§ **What is being asked**
Scan the entries for the word "bons" and return every line that has it.

*** Material to process ***

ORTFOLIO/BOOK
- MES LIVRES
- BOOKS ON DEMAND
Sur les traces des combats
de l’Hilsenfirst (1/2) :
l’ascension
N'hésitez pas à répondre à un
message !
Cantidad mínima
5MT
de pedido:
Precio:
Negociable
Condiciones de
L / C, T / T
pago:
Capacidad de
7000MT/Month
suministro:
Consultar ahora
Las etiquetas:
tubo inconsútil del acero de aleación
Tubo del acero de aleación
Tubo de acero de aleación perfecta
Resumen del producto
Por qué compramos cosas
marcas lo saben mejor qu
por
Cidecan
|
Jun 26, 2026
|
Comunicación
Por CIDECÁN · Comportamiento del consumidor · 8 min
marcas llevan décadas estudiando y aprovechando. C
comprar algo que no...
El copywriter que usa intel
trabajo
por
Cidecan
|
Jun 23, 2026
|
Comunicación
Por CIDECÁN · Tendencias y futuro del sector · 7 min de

***
*** Material to process ***

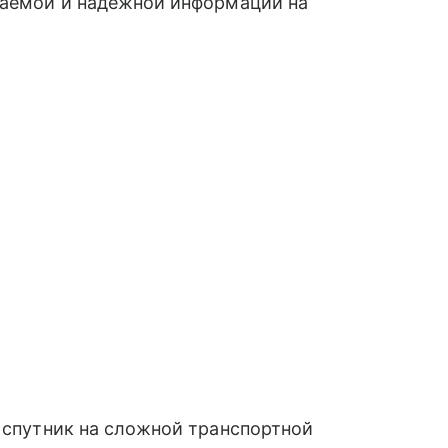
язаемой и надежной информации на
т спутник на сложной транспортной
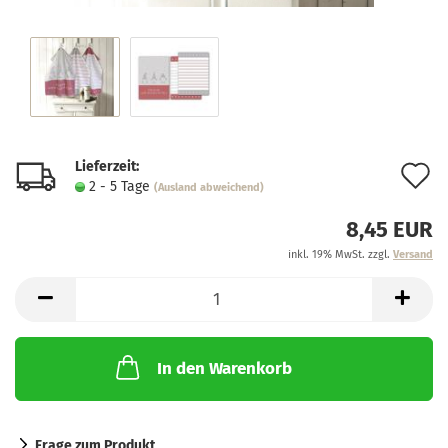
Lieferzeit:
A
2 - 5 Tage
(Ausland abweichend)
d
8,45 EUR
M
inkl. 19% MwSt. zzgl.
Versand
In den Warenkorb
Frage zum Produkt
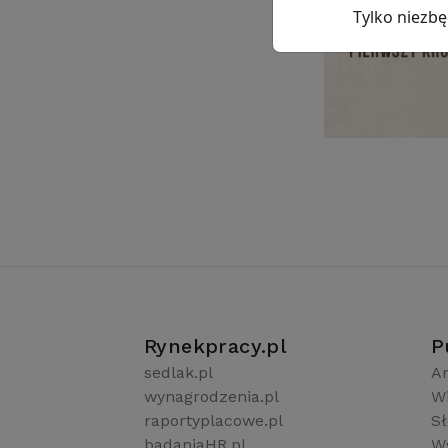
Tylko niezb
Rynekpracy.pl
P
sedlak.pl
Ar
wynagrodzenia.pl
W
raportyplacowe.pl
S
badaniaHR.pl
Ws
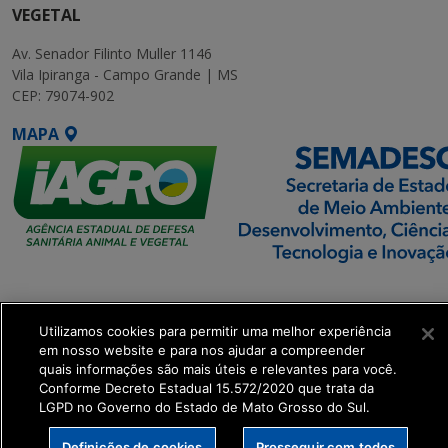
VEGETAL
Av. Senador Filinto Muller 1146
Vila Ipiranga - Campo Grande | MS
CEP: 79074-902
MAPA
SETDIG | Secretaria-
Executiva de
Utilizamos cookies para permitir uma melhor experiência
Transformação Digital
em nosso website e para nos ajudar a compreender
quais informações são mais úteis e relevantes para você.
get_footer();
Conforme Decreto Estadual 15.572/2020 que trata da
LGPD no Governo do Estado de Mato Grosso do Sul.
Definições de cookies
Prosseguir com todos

***
*** Material to process ***

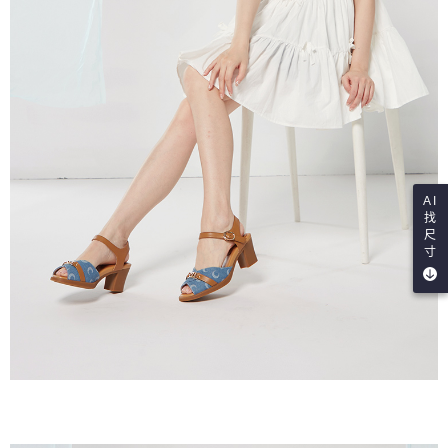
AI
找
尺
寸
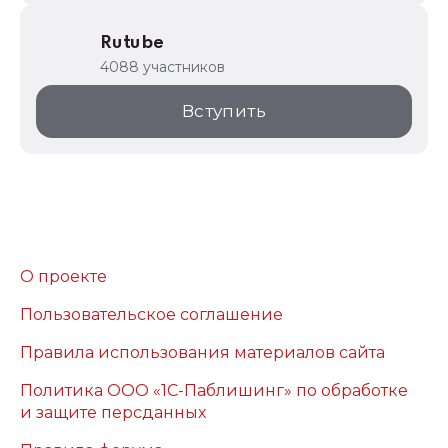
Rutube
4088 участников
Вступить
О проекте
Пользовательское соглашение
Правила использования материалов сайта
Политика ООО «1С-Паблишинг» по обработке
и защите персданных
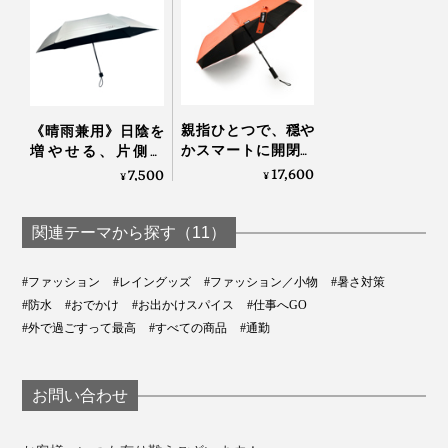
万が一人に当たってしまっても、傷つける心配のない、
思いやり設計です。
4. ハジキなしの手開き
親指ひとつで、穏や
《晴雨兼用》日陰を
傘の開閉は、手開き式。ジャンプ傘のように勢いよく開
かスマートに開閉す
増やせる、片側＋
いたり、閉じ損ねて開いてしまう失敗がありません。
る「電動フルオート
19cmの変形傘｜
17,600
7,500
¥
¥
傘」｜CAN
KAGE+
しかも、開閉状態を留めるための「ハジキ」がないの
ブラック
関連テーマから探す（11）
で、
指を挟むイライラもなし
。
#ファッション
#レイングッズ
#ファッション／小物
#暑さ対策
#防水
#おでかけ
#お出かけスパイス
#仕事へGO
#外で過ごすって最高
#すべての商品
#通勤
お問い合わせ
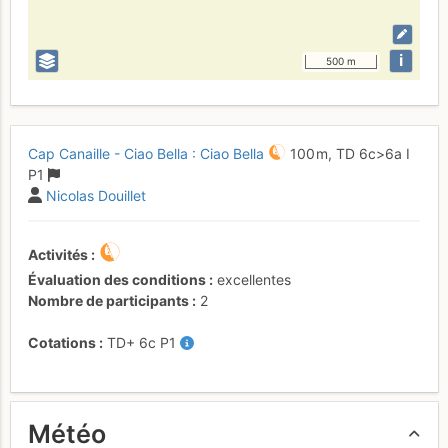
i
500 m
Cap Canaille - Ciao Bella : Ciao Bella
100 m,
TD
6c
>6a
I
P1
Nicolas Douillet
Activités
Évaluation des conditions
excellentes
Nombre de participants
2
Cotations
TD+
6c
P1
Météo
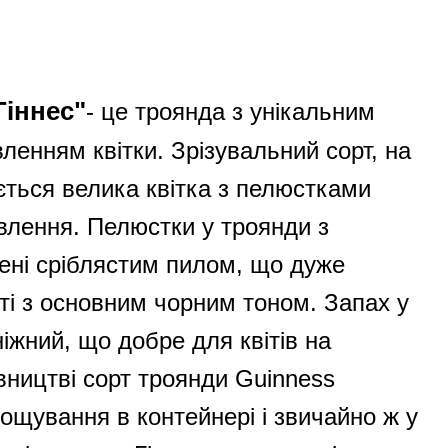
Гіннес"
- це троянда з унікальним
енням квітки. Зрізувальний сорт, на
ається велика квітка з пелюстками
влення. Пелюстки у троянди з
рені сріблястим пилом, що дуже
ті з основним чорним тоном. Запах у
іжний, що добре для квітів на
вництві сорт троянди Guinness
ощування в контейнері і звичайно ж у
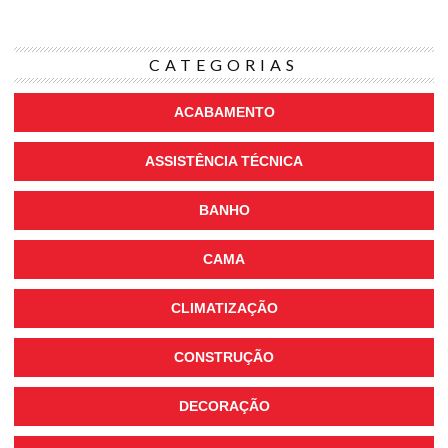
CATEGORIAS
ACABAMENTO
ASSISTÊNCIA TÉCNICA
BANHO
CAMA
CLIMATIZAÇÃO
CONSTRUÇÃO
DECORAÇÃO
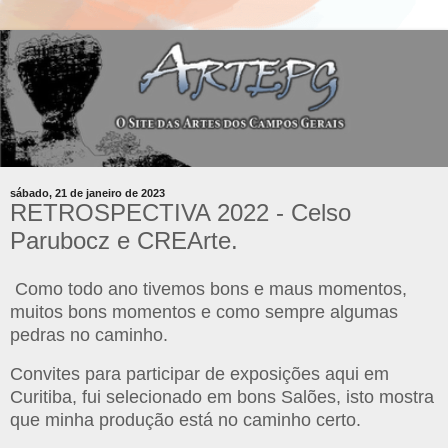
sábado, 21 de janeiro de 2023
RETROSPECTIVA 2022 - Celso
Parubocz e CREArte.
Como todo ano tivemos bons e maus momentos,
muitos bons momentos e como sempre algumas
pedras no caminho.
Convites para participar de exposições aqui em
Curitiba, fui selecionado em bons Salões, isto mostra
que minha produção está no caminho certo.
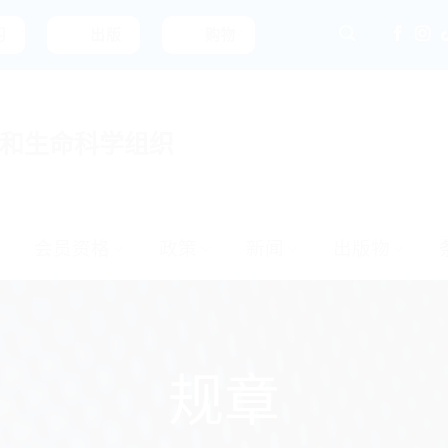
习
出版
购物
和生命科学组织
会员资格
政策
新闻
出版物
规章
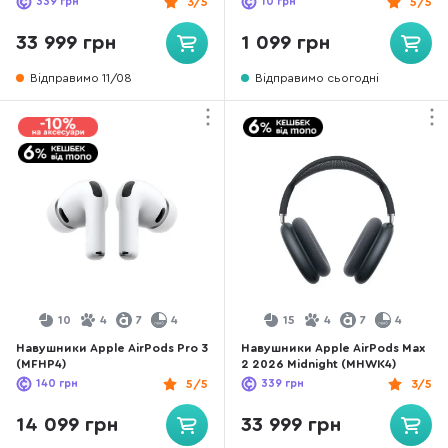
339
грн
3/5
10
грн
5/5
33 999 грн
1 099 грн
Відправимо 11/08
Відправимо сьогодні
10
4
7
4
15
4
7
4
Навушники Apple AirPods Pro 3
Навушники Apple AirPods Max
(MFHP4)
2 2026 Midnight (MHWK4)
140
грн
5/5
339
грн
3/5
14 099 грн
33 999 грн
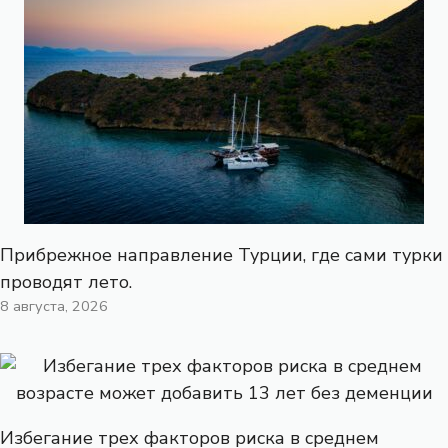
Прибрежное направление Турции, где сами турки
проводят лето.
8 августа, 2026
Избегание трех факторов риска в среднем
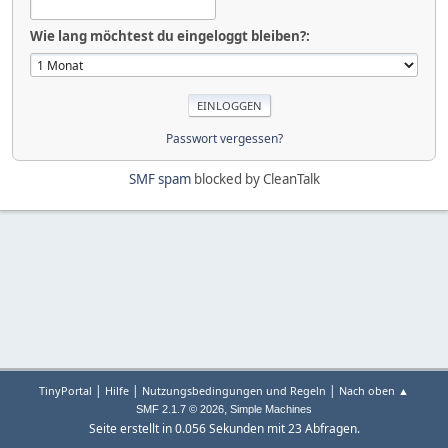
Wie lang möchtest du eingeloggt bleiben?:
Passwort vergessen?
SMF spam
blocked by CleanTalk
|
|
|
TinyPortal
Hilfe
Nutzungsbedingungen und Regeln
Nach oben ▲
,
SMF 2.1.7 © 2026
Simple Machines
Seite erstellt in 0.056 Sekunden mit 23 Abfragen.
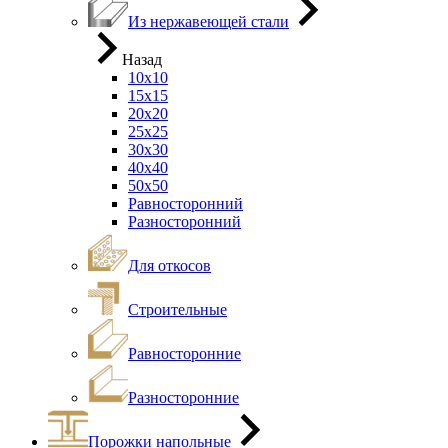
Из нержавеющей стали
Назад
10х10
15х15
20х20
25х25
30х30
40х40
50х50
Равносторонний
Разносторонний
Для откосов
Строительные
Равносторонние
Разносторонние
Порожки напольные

***

§ **Answer space**
Como todo ano tivemos bons e maus momentos,
muitos bons momentos e como sempre algumas
Curitiba, fui selecionado em bons Salões, isto mostra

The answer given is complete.